Leaving the images aside, transcribe all the data below exactly.
====== EXERCISE MATERIALS ======
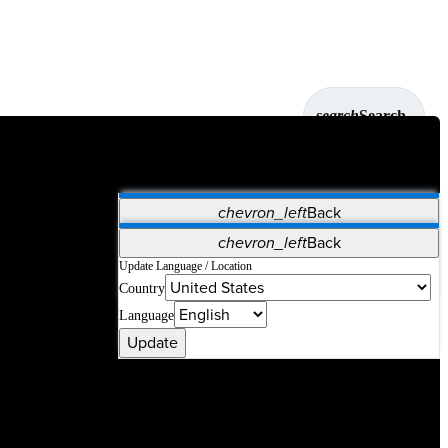
search
Search
chevron_left
Back
Applications
chevron_left
Back
Vet Systems
OrthoPedia Patient
SAP
Update Language / Location
Country
Supplier Portal
Synergy Solutions for Your ASC
Language
Update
======
EXERCISE OUTPUT
search
Search
chevron_left
Back
Applications
chevron_left
Back
Vet Systems
OrthoPedia Patient
SAP
Update Language / Location
Country
Supplier Portal
Synergy Solutions for Your ASC
Language
Update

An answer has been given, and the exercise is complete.